### [Task to complete]
All lines of the entries with "莲花集团" in them must be listed.

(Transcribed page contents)
========================================

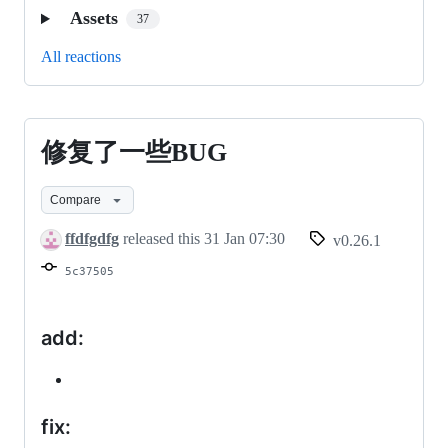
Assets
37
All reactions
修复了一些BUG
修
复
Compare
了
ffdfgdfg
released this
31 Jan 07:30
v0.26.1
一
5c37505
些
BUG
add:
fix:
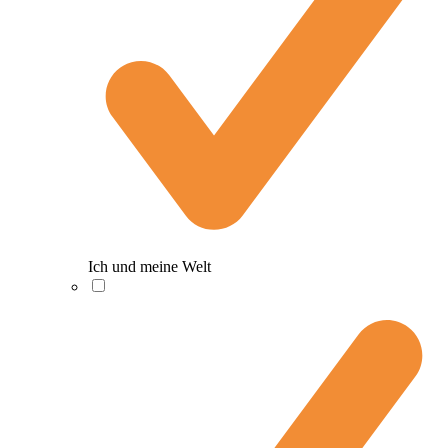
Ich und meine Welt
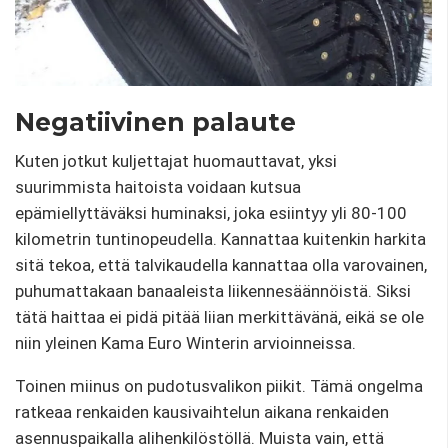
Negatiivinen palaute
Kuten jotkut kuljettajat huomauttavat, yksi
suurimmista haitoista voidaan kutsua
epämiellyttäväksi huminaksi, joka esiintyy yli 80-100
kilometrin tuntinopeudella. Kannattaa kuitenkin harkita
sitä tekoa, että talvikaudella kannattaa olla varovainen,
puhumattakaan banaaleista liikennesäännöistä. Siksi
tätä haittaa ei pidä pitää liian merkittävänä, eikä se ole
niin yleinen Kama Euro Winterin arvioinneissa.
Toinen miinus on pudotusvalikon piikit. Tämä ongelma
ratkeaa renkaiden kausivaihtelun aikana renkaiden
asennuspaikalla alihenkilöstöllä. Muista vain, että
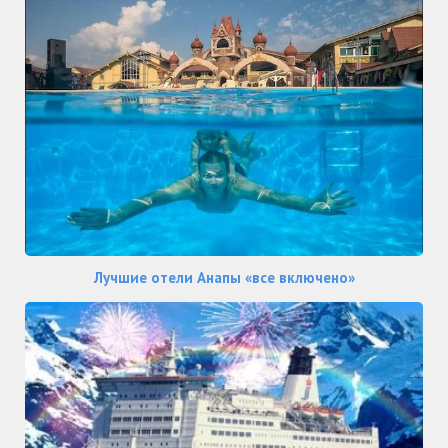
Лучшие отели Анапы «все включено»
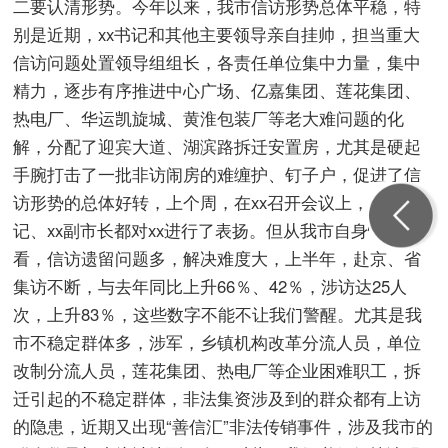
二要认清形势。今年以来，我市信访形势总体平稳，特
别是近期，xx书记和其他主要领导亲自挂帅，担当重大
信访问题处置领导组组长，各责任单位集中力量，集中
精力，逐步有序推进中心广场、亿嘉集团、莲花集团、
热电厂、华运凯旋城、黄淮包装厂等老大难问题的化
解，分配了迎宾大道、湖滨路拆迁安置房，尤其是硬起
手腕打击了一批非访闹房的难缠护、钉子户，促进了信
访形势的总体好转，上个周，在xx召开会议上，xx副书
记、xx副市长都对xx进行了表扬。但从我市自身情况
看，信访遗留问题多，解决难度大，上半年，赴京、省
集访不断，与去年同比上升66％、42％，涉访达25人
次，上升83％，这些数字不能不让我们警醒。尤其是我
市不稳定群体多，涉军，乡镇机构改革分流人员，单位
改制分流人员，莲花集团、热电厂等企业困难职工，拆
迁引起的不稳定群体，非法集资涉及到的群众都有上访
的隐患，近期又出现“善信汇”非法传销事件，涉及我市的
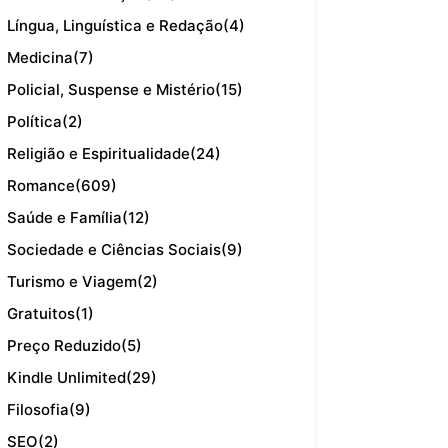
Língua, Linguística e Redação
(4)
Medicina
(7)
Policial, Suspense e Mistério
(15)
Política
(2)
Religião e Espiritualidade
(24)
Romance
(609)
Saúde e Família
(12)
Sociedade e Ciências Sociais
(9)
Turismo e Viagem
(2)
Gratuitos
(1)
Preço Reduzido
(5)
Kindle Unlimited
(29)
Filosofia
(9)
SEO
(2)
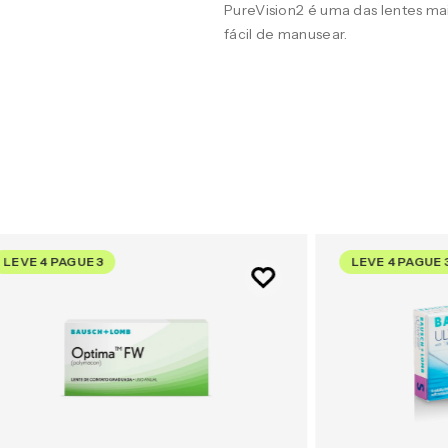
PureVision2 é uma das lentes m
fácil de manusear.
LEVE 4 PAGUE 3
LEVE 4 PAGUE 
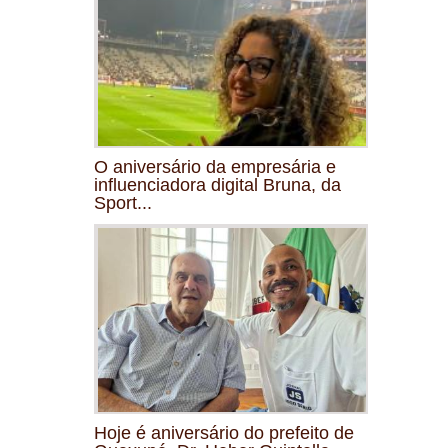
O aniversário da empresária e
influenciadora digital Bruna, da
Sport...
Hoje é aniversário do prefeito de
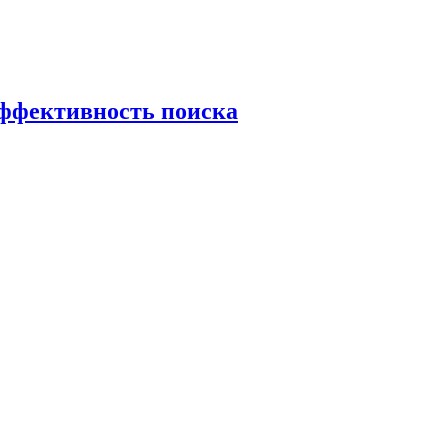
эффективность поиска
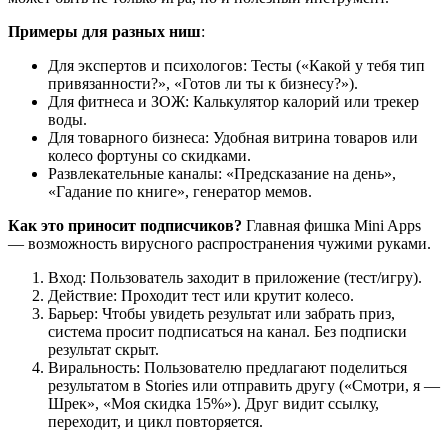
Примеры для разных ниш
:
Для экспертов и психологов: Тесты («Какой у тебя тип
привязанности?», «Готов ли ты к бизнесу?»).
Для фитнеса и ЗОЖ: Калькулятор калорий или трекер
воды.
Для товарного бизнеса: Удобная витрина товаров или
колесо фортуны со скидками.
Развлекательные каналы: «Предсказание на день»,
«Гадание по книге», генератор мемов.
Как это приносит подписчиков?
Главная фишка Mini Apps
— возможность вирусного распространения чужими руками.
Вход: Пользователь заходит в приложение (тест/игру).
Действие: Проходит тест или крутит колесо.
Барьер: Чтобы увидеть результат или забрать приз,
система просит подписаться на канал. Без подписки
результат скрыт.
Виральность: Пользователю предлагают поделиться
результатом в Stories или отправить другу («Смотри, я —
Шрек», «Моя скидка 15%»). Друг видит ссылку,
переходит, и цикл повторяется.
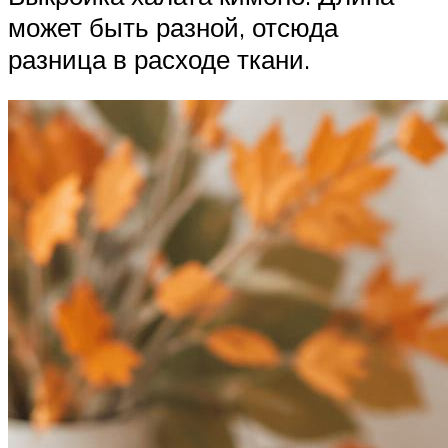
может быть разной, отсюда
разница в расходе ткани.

========================================

### [Worked solution]
精力，逐步有序推进中心广场、亿嘉集团、莲花集团、
改制分流人员，莲花集团、热电厂等企业困难职工，拆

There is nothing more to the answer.